[[ Provided information open ]]
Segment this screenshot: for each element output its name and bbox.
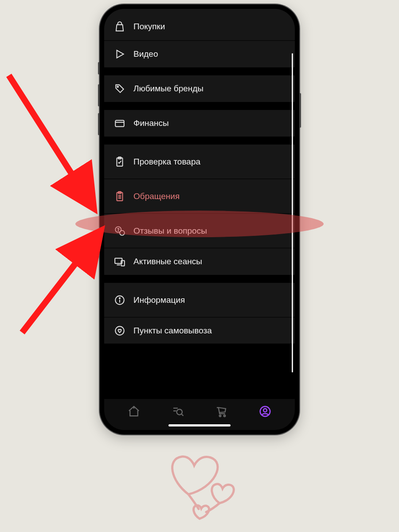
svg-point-12 <box>120 230 125 235</box>
phone-side-button <box>98 62 100 74</box>
menu-item-label: Проверка товара <box>133 157 200 167</box>
menu-item-label: Активные сеансы <box>133 257 202 266</box>
tab-home[interactable] <box>127 404 141 419</box>
menu-item-finance[interactable]: Финансы <box>104 110 295 145</box>
menu-item-label: Видео <box>133 49 158 59</box>
phone-side-button <box>98 84 100 106</box>
svg-point-18 <box>119 297 120 298</box>
menu-item-label: Финансы <box>133 118 169 128</box>
annotation-arrow-top <box>0 66 106 217</box>
menu-item-favorite-brands[interactable]: Любимые бренды <box>104 75 295 110</box>
decoration-hearts <box>146 443 253 523</box>
menu-item-information[interactable]: Информация <box>104 283 295 317</box>
menu-item-label: Любимые бренды <box>133 84 203 94</box>
tab-search[interactable] <box>171 404 185 419</box>
menu-item-label: Пункты самовывоза <box>133 326 212 336</box>
tab-cart[interactable] <box>214 404 228 419</box>
menu-item-label: Информация <box>133 295 185 305</box>
info-icon <box>114 294 125 306</box>
menu-item-video[interactable]: Видео <box>104 41 295 75</box>
scrollbar[interactable] <box>292 53 293 372</box>
tag-icon <box>114 83 125 94</box>
svg-point-11 <box>118 231 118 231</box>
menu-item-reviews-questions[interactable]: Отзывы и вопросы <box>104 214 295 248</box>
svg-point-25 <box>224 415 226 417</box>
card-icon <box>114 117 125 129</box>
menu-item-purchases[interactable]: Покупки <box>104 9 295 41</box>
phone-frame: Покупки Видео Любимые <box>100 4 299 434</box>
bag-icon <box>114 21 125 32</box>
menu-item-label: Обращения <box>133 192 180 201</box>
phone-side-button <box>299 93 301 128</box>
menu-item-product-check[interactable]: Проверка товара <box>104 145 295 179</box>
menu-item-pickup-points[interactable]: Пункты самовывоза <box>104 317 295 344</box>
devices-icon <box>114 256 125 267</box>
svg-point-24 <box>219 415 221 417</box>
play-icon <box>114 48 125 60</box>
svg-point-0 <box>117 86 118 87</box>
phone-side-button <box>98 113 100 135</box>
clipboard-check-icon <box>114 156 125 168</box>
menu-list[interactable]: Покупки Видео Любимые <box>104 9 295 399</box>
heart-pin-icon <box>114 325 125 336</box>
menu-item-active-sessions[interactable]: Активные сеансы <box>104 248 295 283</box>
svg-point-27 <box>263 409 267 412</box>
home-indicator[interactable] <box>168 424 231 426</box>
clipboard-list-icon <box>114 191 125 202</box>
menu-item-requests[interactable]: Обращения <box>104 179 295 214</box>
menu-item-label: Отзывы и вопросы <box>133 226 207 236</box>
svg-rect-1 <box>115 121 124 127</box>
svg-line-29 <box>22 235 98 332</box>
screen: Покупки Видео Любимые <box>104 9 295 430</box>
svg-line-28 <box>9 75 91 204</box>
tab-profile[interactable] <box>258 404 272 419</box>
menu-item-label: Покупки <box>133 22 165 31</box>
svg-point-22 <box>176 409 182 415</box>
svg-line-23 <box>182 414 184 416</box>
chat-question-icon <box>114 225 125 237</box>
[[ Provided information closed ]]
Without the pictures, restate all of the entries above verbatim.

Segment this screenshot: for each element output its name and bbox.
svg-point-12 <box>120 230 125 235</box>
phone-side-button <box>98 62 100 74</box>
menu-item-label: Проверка товара <box>133 157 200 167</box>
menu-item-label: Активные сеансы <box>133 257 202 266</box>
tab-home[interactable] <box>127 404 141 419</box>
menu-item-finance[interactable]: Финансы <box>104 110 295 145</box>
menu-item-label: Видео <box>133 49 158 59</box>
phone-side-button <box>98 84 100 106</box>
svg-point-18 <box>119 297 120 298</box>
menu-item-label: Финансы <box>133 118 169 128</box>
annotation-arrow-top <box>0 66 106 217</box>
menu-item-favorite-brands[interactable]: Любимые бренды <box>104 75 295 110</box>
decoration-hearts <box>146 443 253 523</box>
menu-item-information[interactable]: Информация <box>104 283 295 317</box>
menu-item-label: Любимые бренды <box>133 84 203 94</box>
tab-search[interactable] <box>171 404 185 419</box>
menu-item-label: Пункты самовывоза <box>133 326 212 336</box>
tab-cart[interactable] <box>214 404 228 419</box>
menu-item-label: Информация <box>133 295 185 305</box>
info-icon <box>114 294 125 306</box>
menu-item-video[interactable]: Видео <box>104 41 295 75</box>
scrollbar[interactable] <box>292 53 293 372</box>
tag-icon <box>114 83 125 94</box>
svg-point-11 <box>118 231 118 231</box>
menu-item-reviews-questions[interactable]: Отзывы и вопросы <box>104 214 295 248</box>
svg-point-25 <box>224 415 226 417</box>
card-icon <box>114 117 125 129</box>
menu-item-purchases[interactable]: Покупки <box>104 9 295 41</box>
phone-frame: Покупки Видео Любимые <box>100 4 299 434</box>
bag-icon <box>114 21 125 32</box>
menu-item-label: Обращения <box>133 192 180 201</box>
phone-side-button <box>299 93 301 128</box>
menu-item-product-check[interactable]: Проверка товара <box>104 145 295 179</box>
menu-item-pickup-points[interactable]: Пункты самовывоза <box>104 317 295 344</box>
devices-icon <box>114 256 125 267</box>
svg-point-24 <box>219 415 221 417</box>
play-icon <box>114 48 125 60</box>
svg-point-0 <box>117 86 118 87</box>
phone-side-button <box>98 113 100 135</box>
clipboard-check-icon <box>114 156 125 168</box>
menu-list[interactable]: Покупки Видео Любимые <box>104 9 295 399</box>
heart-pin-icon <box>114 325 125 336</box>
menu-item-active-sessions[interactable]: Активные сеансы <box>104 248 295 283</box>
svg-point-27 <box>263 409 267 412</box>
home-indicator[interactable] <box>168 424 231 426</box>
clipboard-list-icon <box>114 191 125 202</box>
menu-item-requests[interactable]: Обращения <box>104 179 295 214</box>
menu-item-label: Отзывы и вопросы <box>133 226 207 236</box>
svg-rect-1 <box>115 121 124 127</box>
svg-line-29 <box>22 235 98 332</box>
screen: Покупки Видео Любимые <box>104 9 295 430</box>
svg-line-28 <box>9 75 91 204</box>
tab-profile[interactable] <box>258 404 272 419</box>
menu-item-label: Покупки <box>133 22 165 31</box>
svg-point-22 <box>176 409 182 415</box>
svg-line-23 <box>182 414 184 416</box>
chat-question-icon <box>114 225 125 237</box>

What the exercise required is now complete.